CFA News Update - May 2, 2013
Earning enthusiastic praise from consumer advocates, the Federal Deposit Insurance Corporation (FDIC) and Office of the Comptroller of the Currency (OCC) issued guidance last week directing banks to stop making predatory, high-cost loans that trap borrowers in a cycle of debt. “Requiring banks to assess a borrower’s ability to repay and make loans that borrowers can afford to repay is just common sense,” a number of consumer groups wrote in a joint statement in response to the announcement. “It is also a fair directive, since banks have received generous government support and currently borrow money themselves from the government at close to 0% interest.”
The groups called on the Federal Reserve, which regulates two of the financial institutions engaged in bank payday lending, to follow the lead of the FDIC and OCC. While welcoming the action of the bank regulators, they also noted that non-bank payday lending continues to trap thousands of vulnerable borrowers in debt. They urged the Consumer Financial Protection Bureau to act quickly and decisively to curb payday lending by all types of lenders.
The announcement came just one day after the Consumer Financial Protection Bureau released a report highlighting ongoing consumer challenges with high-cost, short-term credit with potentially abusive features.
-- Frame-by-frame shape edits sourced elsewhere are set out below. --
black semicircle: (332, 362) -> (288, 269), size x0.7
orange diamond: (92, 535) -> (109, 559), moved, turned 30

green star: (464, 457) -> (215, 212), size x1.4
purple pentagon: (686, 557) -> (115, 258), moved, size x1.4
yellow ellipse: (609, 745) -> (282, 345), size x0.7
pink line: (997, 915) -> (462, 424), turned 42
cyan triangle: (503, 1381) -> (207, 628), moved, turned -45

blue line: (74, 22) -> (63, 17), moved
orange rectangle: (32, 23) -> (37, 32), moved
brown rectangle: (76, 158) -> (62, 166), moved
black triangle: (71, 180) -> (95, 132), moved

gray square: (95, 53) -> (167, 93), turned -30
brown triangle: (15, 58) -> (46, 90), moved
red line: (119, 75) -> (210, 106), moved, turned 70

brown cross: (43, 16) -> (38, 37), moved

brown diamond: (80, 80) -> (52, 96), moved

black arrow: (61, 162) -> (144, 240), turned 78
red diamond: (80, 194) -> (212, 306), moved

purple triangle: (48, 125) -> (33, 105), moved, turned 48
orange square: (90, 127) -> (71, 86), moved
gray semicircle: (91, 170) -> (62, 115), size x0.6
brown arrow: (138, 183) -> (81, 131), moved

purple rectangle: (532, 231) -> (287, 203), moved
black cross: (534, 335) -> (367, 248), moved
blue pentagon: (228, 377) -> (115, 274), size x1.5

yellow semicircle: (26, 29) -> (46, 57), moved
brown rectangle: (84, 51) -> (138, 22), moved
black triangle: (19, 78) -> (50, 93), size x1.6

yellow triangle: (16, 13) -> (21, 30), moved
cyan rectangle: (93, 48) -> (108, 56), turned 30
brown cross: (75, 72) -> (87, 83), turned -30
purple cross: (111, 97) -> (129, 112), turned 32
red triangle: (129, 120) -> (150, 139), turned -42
The report confirmed previous findings from consumer advocates that borrowers are predominately lower-income, are charged triple-digit interest rates for a short-term loan, and that repeat borrowing is frequent. “The Bureau has taken a thoughtful and in-depth look at this market; one which we hope represents the first step toward a data-driven response to concerns about common abusive practices,” says CFA Director of Financial Services Tom Feltner said in a press statement on the report. “This information, in addition to the information that the Bureau routinely collects from consumer complaints and examination of lenders, will help guide new, meaningful protections.”
Consumer demand for more fuel-efficient vehicles is high, and the nation is well on its way to establishing a more fuel-efficient vehicle fleet, according to new research released this week by CFA. The analysis, “On the Road to 54.5 MPG: A Progress Report on Achievability,” provides the first ever “progress report” on the response of consumers and automakers, as both begin to experience the effects of the newly adopted 54.5 miles-per-gallon federal fuel economy standard. “Looking at current market offerings, consumer purchasing trends and our surveys of consumer demand, there is no doubt that the federal effort to significantly raise fuel economy is benefiting consumers, car companies, autoworkers and the environment,” said CFA Public Affairs Director and report co-author Jack Gillis.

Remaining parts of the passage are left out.